┌────────
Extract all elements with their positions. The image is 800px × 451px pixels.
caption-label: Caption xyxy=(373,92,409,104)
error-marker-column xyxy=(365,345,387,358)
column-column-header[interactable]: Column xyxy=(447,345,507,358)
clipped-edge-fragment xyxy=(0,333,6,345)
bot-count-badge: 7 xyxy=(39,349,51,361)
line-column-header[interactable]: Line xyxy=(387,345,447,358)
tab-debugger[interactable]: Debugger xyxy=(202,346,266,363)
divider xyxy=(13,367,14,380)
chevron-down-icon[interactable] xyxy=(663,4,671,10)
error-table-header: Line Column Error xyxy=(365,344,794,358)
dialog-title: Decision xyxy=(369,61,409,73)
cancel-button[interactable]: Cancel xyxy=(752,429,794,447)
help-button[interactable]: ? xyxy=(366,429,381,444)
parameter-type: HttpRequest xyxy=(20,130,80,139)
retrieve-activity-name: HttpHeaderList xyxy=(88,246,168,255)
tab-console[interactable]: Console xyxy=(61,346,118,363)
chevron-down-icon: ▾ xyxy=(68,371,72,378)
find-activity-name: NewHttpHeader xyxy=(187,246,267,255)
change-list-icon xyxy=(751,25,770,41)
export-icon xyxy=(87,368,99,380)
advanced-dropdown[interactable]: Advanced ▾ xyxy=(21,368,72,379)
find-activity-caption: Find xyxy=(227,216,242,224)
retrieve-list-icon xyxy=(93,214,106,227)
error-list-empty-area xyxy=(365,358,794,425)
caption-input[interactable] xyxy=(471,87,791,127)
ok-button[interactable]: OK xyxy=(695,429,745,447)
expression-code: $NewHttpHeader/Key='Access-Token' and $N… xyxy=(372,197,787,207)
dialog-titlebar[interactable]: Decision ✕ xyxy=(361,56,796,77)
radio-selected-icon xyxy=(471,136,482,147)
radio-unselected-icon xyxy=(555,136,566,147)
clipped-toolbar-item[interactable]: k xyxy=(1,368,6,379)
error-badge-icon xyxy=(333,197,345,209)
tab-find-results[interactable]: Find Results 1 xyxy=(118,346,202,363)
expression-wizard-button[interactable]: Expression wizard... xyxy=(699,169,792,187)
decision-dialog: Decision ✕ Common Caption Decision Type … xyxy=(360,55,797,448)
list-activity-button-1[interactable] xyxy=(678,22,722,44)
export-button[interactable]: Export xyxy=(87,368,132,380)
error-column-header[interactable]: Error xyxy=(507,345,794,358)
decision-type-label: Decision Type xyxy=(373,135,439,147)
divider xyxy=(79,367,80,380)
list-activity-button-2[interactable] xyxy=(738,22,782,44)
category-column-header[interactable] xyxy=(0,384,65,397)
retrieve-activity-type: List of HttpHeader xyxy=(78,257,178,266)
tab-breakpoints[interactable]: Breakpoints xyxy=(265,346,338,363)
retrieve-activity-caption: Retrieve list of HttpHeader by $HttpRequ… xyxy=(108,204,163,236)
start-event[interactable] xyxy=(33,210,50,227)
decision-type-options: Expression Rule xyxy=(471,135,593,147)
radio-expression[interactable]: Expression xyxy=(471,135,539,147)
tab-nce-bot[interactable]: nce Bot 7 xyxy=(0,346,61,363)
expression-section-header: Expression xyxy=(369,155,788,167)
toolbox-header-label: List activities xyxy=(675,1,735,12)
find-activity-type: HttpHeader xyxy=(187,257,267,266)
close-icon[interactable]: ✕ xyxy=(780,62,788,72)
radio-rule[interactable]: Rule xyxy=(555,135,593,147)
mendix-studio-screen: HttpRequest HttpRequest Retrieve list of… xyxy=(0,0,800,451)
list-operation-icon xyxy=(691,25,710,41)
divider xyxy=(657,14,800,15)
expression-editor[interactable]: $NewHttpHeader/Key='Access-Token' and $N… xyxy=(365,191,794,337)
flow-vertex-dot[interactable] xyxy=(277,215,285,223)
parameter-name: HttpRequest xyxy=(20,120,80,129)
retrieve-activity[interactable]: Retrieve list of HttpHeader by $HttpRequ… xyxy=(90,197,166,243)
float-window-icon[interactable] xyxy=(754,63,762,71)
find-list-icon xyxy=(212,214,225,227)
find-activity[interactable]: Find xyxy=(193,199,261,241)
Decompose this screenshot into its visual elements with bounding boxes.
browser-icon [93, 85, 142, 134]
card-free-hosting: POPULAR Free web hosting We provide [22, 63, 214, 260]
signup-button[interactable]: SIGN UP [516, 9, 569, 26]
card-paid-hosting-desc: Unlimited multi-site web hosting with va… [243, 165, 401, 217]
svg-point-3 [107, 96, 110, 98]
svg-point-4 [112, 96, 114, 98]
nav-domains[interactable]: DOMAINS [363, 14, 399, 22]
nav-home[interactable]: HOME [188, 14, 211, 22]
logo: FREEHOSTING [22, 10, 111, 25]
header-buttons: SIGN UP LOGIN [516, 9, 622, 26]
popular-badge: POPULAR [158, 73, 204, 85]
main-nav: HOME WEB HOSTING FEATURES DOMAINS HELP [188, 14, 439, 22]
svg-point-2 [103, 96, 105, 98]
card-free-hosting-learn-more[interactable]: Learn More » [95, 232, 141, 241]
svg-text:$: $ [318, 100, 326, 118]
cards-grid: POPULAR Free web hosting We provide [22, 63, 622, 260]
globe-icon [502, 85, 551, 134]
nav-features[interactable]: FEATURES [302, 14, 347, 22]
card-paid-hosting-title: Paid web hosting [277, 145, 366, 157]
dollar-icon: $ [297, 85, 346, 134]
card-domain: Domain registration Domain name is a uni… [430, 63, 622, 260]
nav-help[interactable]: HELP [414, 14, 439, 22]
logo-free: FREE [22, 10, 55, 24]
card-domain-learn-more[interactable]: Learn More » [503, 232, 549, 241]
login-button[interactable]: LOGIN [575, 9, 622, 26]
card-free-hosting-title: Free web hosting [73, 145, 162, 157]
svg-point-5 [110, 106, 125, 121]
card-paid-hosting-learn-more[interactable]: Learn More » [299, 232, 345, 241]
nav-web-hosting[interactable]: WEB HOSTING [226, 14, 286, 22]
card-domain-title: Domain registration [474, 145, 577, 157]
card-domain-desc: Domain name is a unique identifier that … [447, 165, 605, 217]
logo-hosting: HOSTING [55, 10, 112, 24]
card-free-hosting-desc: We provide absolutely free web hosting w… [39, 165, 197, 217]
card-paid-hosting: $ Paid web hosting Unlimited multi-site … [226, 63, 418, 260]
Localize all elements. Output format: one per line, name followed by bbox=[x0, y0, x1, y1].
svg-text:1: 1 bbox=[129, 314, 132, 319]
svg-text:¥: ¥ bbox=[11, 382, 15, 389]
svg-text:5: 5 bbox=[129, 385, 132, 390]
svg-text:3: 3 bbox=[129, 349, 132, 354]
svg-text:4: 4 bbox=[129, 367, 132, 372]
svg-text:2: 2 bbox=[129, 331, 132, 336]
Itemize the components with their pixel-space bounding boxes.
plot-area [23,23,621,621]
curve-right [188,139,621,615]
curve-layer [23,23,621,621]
└────────
Directions —
Your whole answer should be one number, the count of lines in the records that hold "DOMAINS".

Reply to the task —
2